One advantage of the chain and which results in the blocks being immutable, is, if data on any block is altered, it will relay to anyone on the network that there has been a change on that block number x.
Plus the new set of data following the altering will now have a new signature. It means that this new block will not be chained to the rest of the chain and will break the chain such that all the blocks after it will not chain to the original chain. Miners will reject the block number x as invalid and will shift to the previous record of the blockchain where all the other blocks are chained together.
However, the changing of the data may come via a software update and upgrading through a process called forking. Miners have the option to update to the new version and proceed with the new chain or keep loyal to the old chain.
Difficulty Of Creating A Block
The difficulty of finding a block is coded into the blockchain but is also connected to the four leading zeros in the hash output.
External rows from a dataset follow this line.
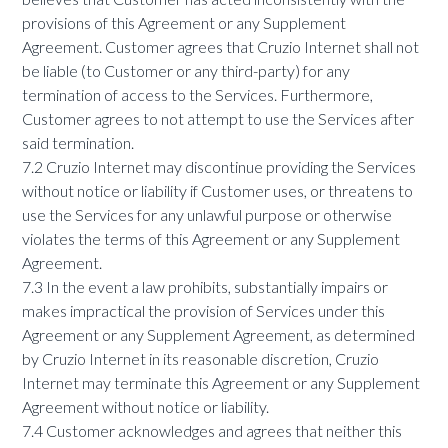
provisions of this Agreement or any Supplement
Agreement. Customer agrees that Cruzio Internet shall not
be liable (to Customer or any third-party) for any
termination of access to the Services. Furthermore,
Customer agrees to not attempt to use the Services after
said termination.
7.2 Cruzio Internet may discontinue providing the Services
without notice or liability if Customer uses, or threatens to
use the Services for any unlawful purpose or otherwise
violates the terms of this Agreement or any Supplement
Agreement.
7.3 In the event a law prohibits, substantially impairs or
makes impractical the provision of Services under this
Agreement or any Supplement Agreement, as determined
by Cruzio Internet in its reasonable discretion, Cruzio
Internet may terminate this Agreement or any Supplement
Agreement without notice or liability.
7.4 Customer acknowledges and agrees that neither this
What the difficulty means here is the difficulty of finding a hash output that is smaller or greater than the target; say at least four leading zeros.
The complexity also increases from time to time as more people join the network or rather with an increase in the hashing power. However, it is adjusted periodically to ensure that the block is mined within a specific set time.
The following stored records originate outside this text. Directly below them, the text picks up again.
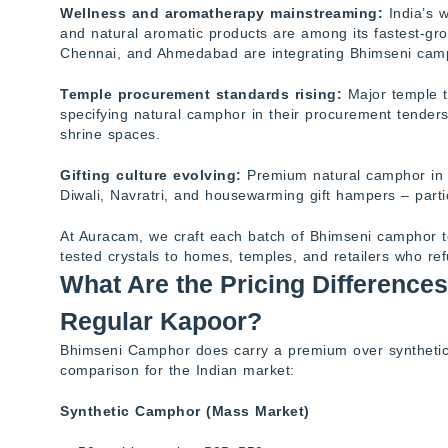
Wellness and aromatherapy mainstreaming:
India’s 
and natural aromatic products are among its fastest-gr
Chennai, and Ahmedabad are integrating Bhimseni camph
Temple procurement standards rising:
Major temple t
specifying natural camphor in their procurement tenders, 
shrine spaces.
Gifting culture evolving:
Premium natural camphor in e
Diwali, Navratri, and housewarming gift hampers – parti
At Auracam, we craft each batch of Bhimseni camphor to m
tested crystals to homes, temples, and retailers who re
What Are the Pricing Differenc
Regular Kapoor?
Bhimseni Camphor does carry a premium over synthetic a
comparison for the Indian market:
Synthetic Camphor (Mass Market)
For instance, in Bitcoin, it must be mined within 10 minutes. If more people join the Bitcoin network, it will increase to ensure the block is not mined faster, and if less is on the network, the difficulty lessens to ensure the block is easier to find to avoid delays in processing. The difficulty adjustment is automatic.
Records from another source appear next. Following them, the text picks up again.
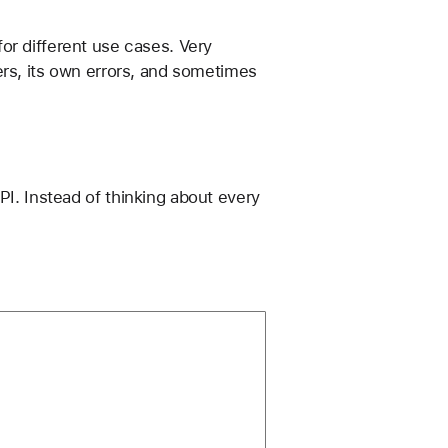
or different use cases. Very 
ers, its own errors, and sometimes 
PI. Instead of thinking about every 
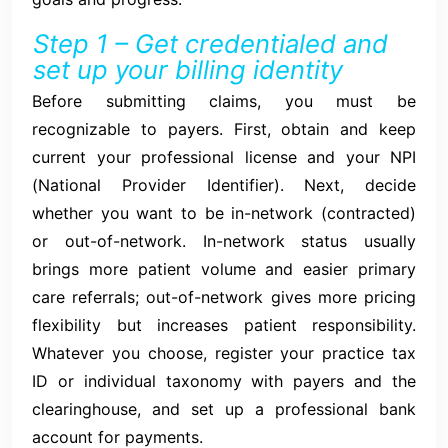
Step 1 – Get credentialed and
set up your billing identity
Before submitting claims, you must be
recognizable to payers. First, obtain and keep
current your professional license and your NPI
(National Provider Identifier). Next, decide
whether you want to be in-network (contracted)
or out-of-network. In-network status usually
brings more patient volume and easier primary
care referrals; out-of-network gives more pricing
flexibility but increases patient responsibility.
Whatever you choose, register your practice tax
ID or individual taxonomy with payers and the
clearinghouse, and set up a professional bank
account for payments.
Ideally, what the difficulty means here is the number of choices a miner has in order to find a block. The fewer they are, the harder it is to find a block. For instance, a lower target number means fewer choices and this means it is even harder to find.
Blockchain introduces a distributed ledger that can be shared across networked devices. Individuals on the network can share files and values such as cryptocurrencies securely, on a peer-to-peer basis without the need for middlemen. This means reduced interruptions and there is no single point of failure, there is high reliability in the network. Due to cryptography, all assets are secured with high security.
The most important aspects of blockchain are its security, ensured by cryptography; scalability where the network should accommodate millions of users without compromising on security and reliability; and decentralization, which means control and governance must be achieved by all individuals on the network and not a select few.
The rules by which individuals agree on transactions and the creation of the chain is called consensus algorithm or mechanisms. The basis of these mechanisms is Proof of Work where individuals agree on what and when transactions go through or get processed, based on the amount of computer processing power they contribute. Blockchain technology has kept growing.
New consensus algorithms are more than 10 and keep on being innovated to ensure networks are scalable, more secure, and more decentralized.